__Exercise brief__
Look through the entries below and show every line containing the word "large".
*** Data section Section Begins ***
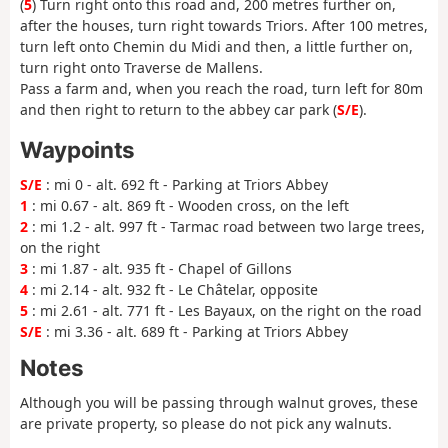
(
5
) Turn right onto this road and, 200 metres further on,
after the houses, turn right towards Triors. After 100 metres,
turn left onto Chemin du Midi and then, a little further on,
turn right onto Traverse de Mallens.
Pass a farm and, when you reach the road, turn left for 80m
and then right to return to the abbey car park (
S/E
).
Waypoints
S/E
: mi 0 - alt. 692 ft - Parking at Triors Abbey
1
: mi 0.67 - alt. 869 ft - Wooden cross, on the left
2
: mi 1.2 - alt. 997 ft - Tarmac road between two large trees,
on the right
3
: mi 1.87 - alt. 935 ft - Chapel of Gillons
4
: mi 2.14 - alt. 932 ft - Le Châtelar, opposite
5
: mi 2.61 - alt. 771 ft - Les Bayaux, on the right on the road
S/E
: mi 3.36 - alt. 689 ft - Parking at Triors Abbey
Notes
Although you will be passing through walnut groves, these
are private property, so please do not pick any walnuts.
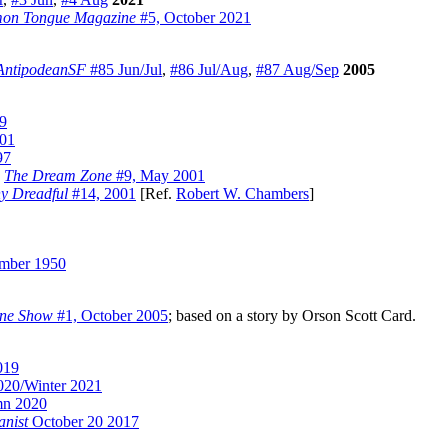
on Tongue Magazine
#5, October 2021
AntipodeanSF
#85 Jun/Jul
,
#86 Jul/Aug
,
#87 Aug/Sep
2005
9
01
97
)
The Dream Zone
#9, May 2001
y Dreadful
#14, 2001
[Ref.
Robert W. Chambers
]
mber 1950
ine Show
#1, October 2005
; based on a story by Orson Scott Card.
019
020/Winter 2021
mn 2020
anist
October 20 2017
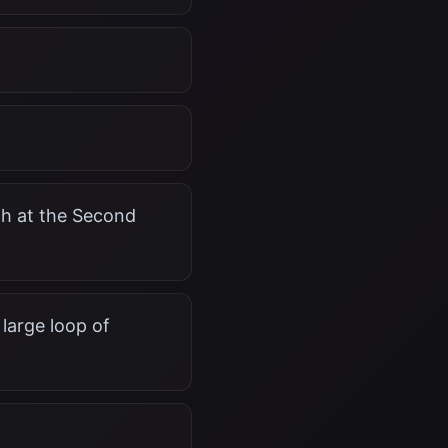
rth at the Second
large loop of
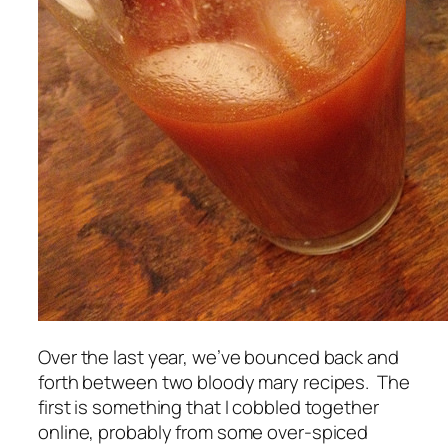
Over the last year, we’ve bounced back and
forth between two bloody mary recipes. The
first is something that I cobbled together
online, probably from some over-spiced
*** Data section Section Ends ***
*** Data section Section Begins ***
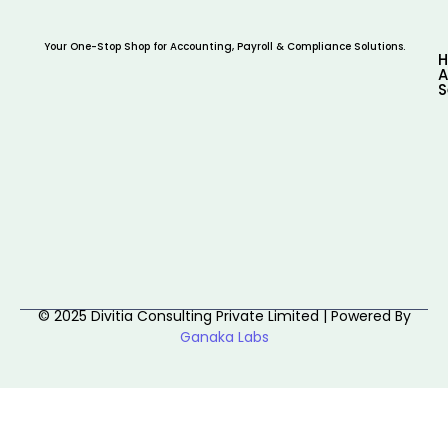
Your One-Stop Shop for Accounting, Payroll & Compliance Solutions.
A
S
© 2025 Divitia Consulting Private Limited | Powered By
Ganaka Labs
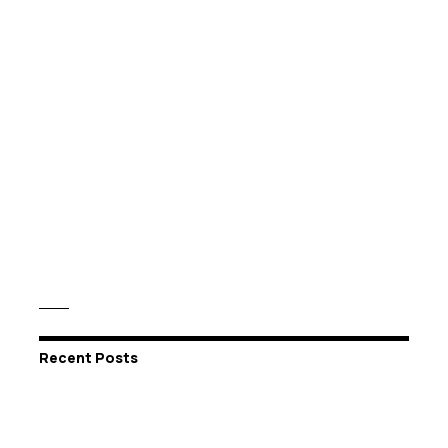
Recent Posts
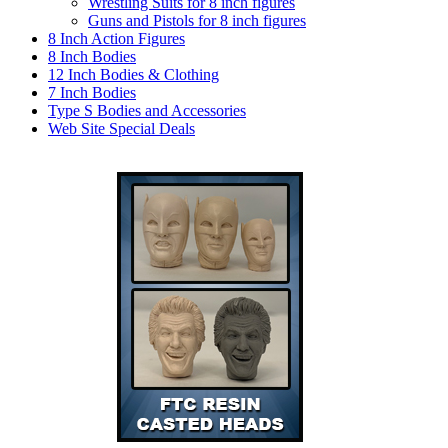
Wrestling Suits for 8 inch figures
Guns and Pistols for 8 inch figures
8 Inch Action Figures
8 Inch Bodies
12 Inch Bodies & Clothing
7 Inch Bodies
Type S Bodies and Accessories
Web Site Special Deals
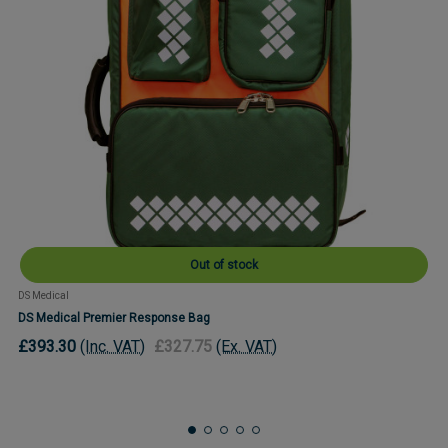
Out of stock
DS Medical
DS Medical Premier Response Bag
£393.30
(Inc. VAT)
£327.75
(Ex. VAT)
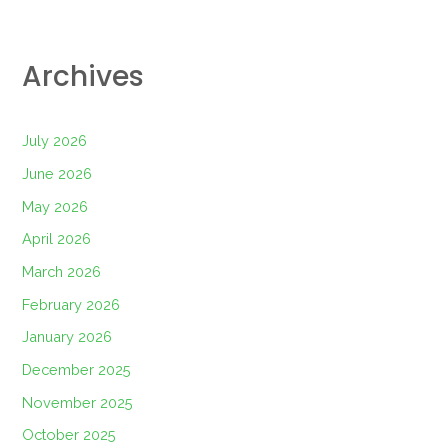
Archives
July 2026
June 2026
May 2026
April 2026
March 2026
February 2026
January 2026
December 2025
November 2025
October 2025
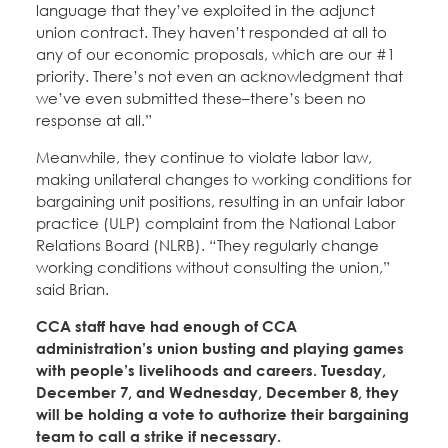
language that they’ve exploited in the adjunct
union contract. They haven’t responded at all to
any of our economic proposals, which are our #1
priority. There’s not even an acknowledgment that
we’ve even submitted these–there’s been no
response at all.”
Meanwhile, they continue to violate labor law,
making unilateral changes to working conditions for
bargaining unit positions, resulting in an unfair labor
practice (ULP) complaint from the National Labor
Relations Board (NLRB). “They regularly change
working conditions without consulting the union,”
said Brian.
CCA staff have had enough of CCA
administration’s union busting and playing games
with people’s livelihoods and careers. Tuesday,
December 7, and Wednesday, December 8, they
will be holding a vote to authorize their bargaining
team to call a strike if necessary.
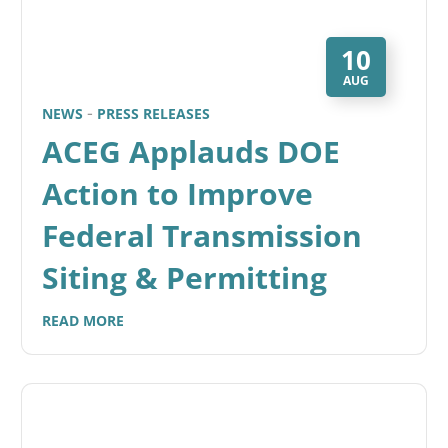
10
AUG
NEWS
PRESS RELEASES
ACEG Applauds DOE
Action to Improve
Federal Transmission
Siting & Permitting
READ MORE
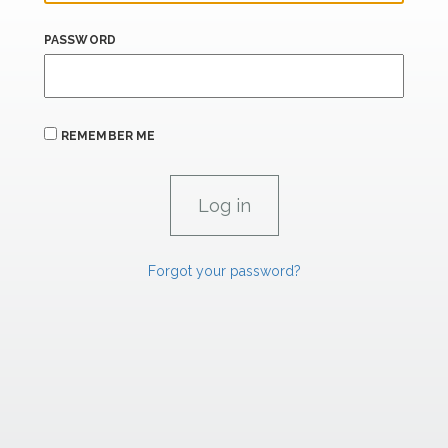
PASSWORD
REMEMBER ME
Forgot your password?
*** Data section Section Ends ***
*** Data section Section Begins ***
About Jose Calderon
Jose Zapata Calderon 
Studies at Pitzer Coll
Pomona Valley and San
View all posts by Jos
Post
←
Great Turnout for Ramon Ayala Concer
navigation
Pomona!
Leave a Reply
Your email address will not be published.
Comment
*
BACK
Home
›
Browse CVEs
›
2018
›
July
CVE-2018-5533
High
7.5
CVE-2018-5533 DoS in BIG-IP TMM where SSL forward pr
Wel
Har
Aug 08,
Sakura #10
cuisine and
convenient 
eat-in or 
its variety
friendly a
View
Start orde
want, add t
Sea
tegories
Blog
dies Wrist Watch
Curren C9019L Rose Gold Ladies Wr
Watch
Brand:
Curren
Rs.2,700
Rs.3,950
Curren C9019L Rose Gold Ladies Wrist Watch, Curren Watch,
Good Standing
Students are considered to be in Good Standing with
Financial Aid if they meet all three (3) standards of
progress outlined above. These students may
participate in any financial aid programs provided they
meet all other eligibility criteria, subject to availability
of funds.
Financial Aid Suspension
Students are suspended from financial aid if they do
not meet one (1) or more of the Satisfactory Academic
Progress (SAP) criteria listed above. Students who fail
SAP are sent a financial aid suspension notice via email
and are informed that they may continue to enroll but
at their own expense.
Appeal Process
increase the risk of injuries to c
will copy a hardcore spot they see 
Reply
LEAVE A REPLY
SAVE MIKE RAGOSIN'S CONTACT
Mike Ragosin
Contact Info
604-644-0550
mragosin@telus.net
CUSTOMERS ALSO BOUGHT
*** Data section Section Ends ***
__Output of the task__
: mi 1.2 - alt. 997 ft - Tarmac road between two large trees,
large loop of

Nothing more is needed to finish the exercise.